This time around, though, India have more batting firepower, more options through the middle overs, and more variation in their attack, but the defending champions will take some beating, especially with Buttler and his new opening partner Phil Salt both in blistering form.

England are two games away from becoming the first men’s team to retain a T20 World Cup.

India have not won this tournament since its inception back in 2007, and are searching for their first World Cup win in any format since 2011.

The Venue

The Guyana National Stadium is a 20,000-seater venue on the outskirts of Georgetown, situated just off the banks of the Demerara River and a few kilometres from the coast.

This is the sixth and final game to be held at the venue during the tournament, with the previous five all coming in Group C during the first-round stage. Spinners have been quite effective on the ground, but there’s also been a bit in the surface for the quicks, with the highest score across the five games being Afghanistan’s 183/5 against Uganda.

How They Got Here

India have won every game they’ve been able to compete in, with the only dropped points coming from the abandoned fixture against Canada at a rain-soaked Lauderhill.

Impressive wins over Bangladesh, Afghanistan and Australia secured their spot in the knockout stages as the winners of Group 1 in the Super Eight.

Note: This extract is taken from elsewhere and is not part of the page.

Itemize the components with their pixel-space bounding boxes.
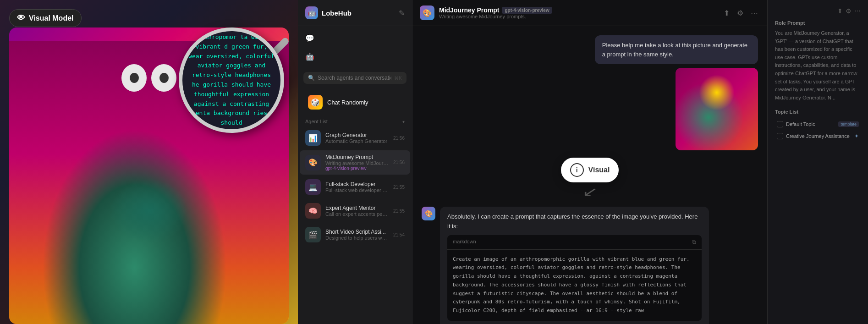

England, by contrast, have got here the hard way. A rained-off match against Scotland was followed by a loss to Australia right at the start of their campaign, leaving them needing huge wins and favours from elsewhere to reach the Super Eights. But they managed just that, qualifying ahead of Scotland on Net Run Rate.

And in the Super Eight, a loss to South Africa meant England were sweating somewhat, despite already having comfortably beaten hosts West Indies.

That win, and the nature of it, proved important, giving them a significant Net Run Rate advantage that they boosted further with a hammering of the USA to effectively qualify with a game to spare.

South Africa’s victory over West Indies consigned them to second spot in the group, sending them to this semi-final rather than being the top seed in semi-final 1.

The Squads

India squad: Rohit Sharma (c), Hardik Pandya, Yashasvi Jaiswal, Virat Kohli, Suryakumar Yadav, Rishabh Pant, Sanju Samson, Shivam Dube, Ravindra Jadeja, Axar Patel, Kuldeep Yadav, Yuzvendra Chahal, Arshdeep Singh, Jasprit Bumrah, Mohd. Siraj.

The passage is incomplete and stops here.